The reason this vulnerability raises many concerns is the breadth in threat vectors available to attackers. For example, the simple task of loading a website gives attackers the opportunity to exploit the vulnerability if the server handling your website request uses bash commands to access the information you requested. So if you still don’t think we use command line anymore, think again.
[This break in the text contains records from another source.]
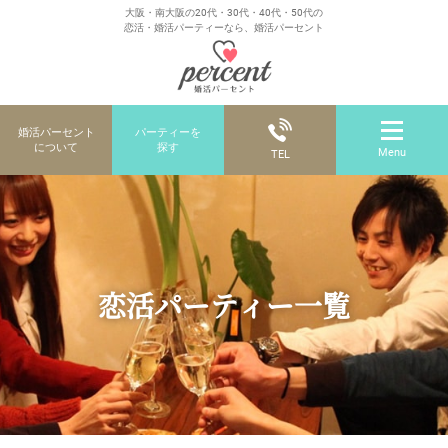
大阪・南大阪の20代・30代・40代・50代の
恋活・婚活パーティーなら、婚活パーセント
婚活パーセント
パーティーを
について
探す
Menu
TEL
恋活パーティー一覧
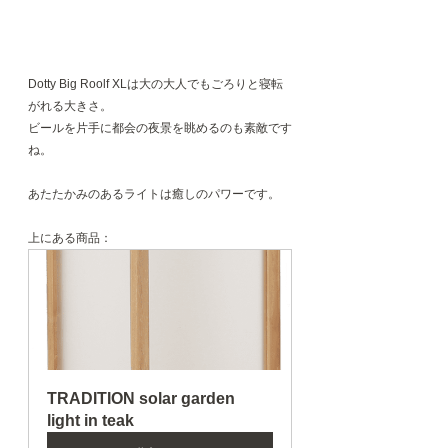
Dotty Big Roolf XLは大の大人でもごろりと寝転
がれる大きさ。
ビールを片手に都会の夜景を眺めるのも素敵です
ね。
あたたかみのあるライトは癒しのパワーです。
上にある商品：
TRADITION solar garden 
light in teak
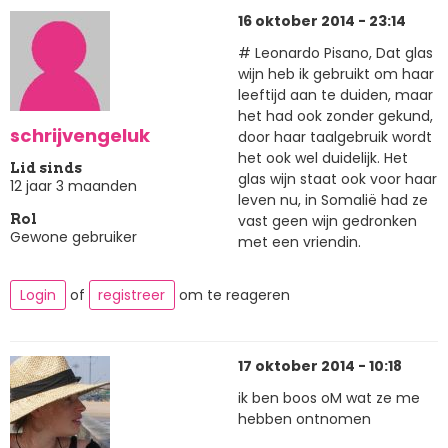
16 oktober 2014 - 23:14
# Leonardo Pisano, Dat glas
wijn heb ik gebruikt om haar
leeftijd aan te duiden, maar
het had ook zonder gekund,
schrijvengeluk
door haar taalgebruik wordt
het ook wel duidelijk. Het
Lid sinds
glas wijn staat ook voor haar
12 jaar 3 maanden
leven nu, in Somalië had ze
vast geen wijn gedronken
Rol
Gewone gebruiker
met een vriendin.
Login
of
registreer
om te reageren
17 oktober 2014 - 10:18
ik ben boos oM wat ze me
hebben ontnomen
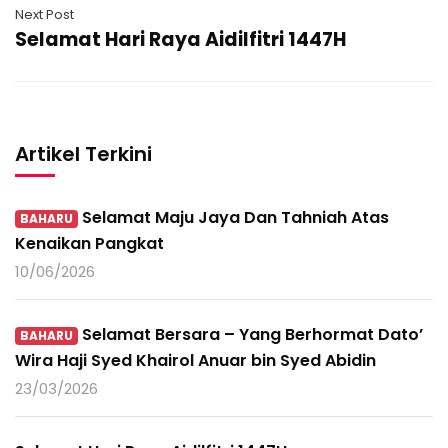
Next Post
Selamat Hari Raya Aidilfitri 1447H
Artikel Terkini
Selamat Maju Jaya Dan Tahniah Atas
BAHARU
Kenaikan Pangkat
10/06/2026
Selamat Bersara – Yang Berhormat Dato’
BAHARU
Wira Haji Syed Khairol Anuar bin Syed Abidin
23/03/2026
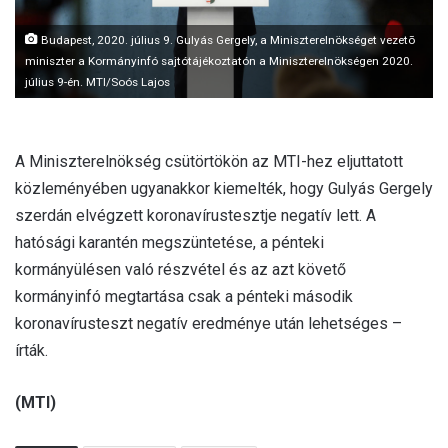
Budapest, 2020. július 9. Gulyás Gergely, a Miniszterelnökséget vezetõ
miniszter a Kormányinfó sajtótájékoztatón a Miniszterelnökségen 2020.
július 9-én. MTI/Soós Lajos
A Miniszterelnökség csütörtökön az MTI-hez eljuttatott
közleményében ugyanakkor kiemelték, hogy Gulyás Gergely
szerdán elvégzett koronavírustesztje negatív lett. A
hatósági karantén megszüntetése, a pénteki
kormányülésen való részvétel és az azt követő
kormányinfó megtartása csak a pénteki második
koronavírusteszt negatív eredménye után lehetséges –
írták.
(MTI)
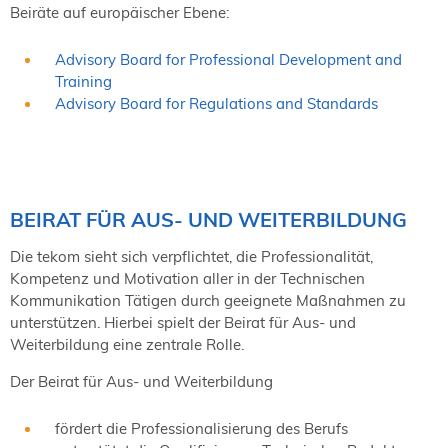
Beiräte auf europäischer Ebene:
Advisory Board for Professional Development and
Training
Advisory Board for Regulations and Standards
BEIRAT FÜR AUS- UND WEITERBILDUNG
Die tekom sieht sich verpflichtet, die Professionalität,
Kompetenz und Motivation aller in der Technischen
Kommunikation Tätigen durch geeignete Maßnahmen zu
unterstützen. Hierbei spielt der Beirat für Aus- und
Weiterbildung eine zentrale Rolle.
Der Beirat für Aus- und Weiterbildung
fördert die Professionalisierung des Berufs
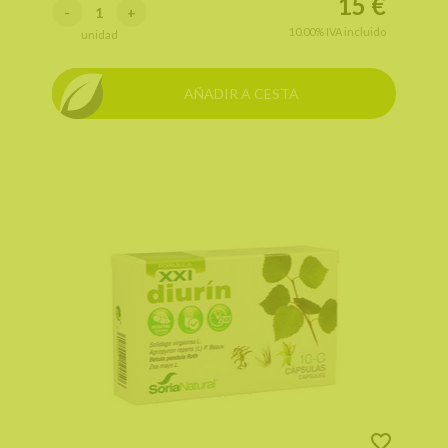
15
€
-
+
10.00%
IVA incluido
unidad
AÑADIR A CESTA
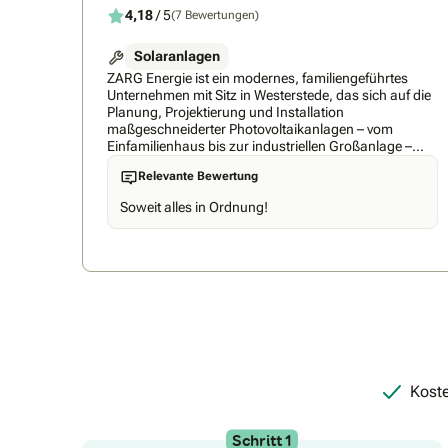
4,18
/ 5
(7 Bewertungen)
Solaranlagen
ZARG Energie ist ein modernes, familiengeführtes
Unternehmen mit Sitz in Westerstede, das sich auf die
Planung, Projektierung und Installation
maßgeschneiderter Photovoltaikanlagen – vom
Einfamilienhaus bis zur industriellen Großanlage –
spezialisiert hat. Mit eigenen Handwerkerteams,
Relevante Bewertung
hoher Fertigungsqualität und persönlicher Beratung
begleitet ZARG Energie seine Kunden vom ersten
Soweit alles in Ordnung!
Gespräch bis zur Inbetriebnahme – zuverlässig,
engagiert und zukunftsorientiert.
Koste
Schritt 1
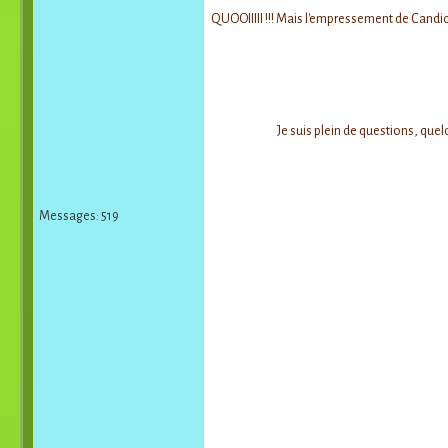
QUOOIIIII !!! Mais l'empressement de Candice
Je suis plein de questions, quel
Messages: 519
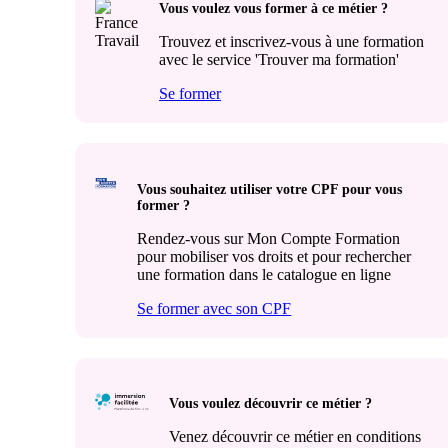
Vous voulez vous former à ce métier ?
Trouvez et inscrivez-vous à une formation
avec le service 'Trouver ma formation'
Se former
Vous souhaitez utiliser votre CPF pour vous
former ?
Rendez-vous sur Mon Compte Formation
pour mobiliser vos droits et pour rechercher
une formation dans le catalogue en ligne
Se former avec son CPF
Vous voulez découvrir ce métier ?
Venez découvrir ce métier en conditions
In fact, there are some computer programs that use Bash to execute commands on other computers. For example, how does a website know if you are accessing the site via mobile device or computer web browser? Based on the response your device returns ,the server will modify the content delivery to be compatible with the corresponding platform. From a technical perspective, your browser sends an agent to tell the web server that you are using either a mobile device or computer browser. The web server then uses that information to set the agent string as a variable before using Bash to execute code that generates the web page.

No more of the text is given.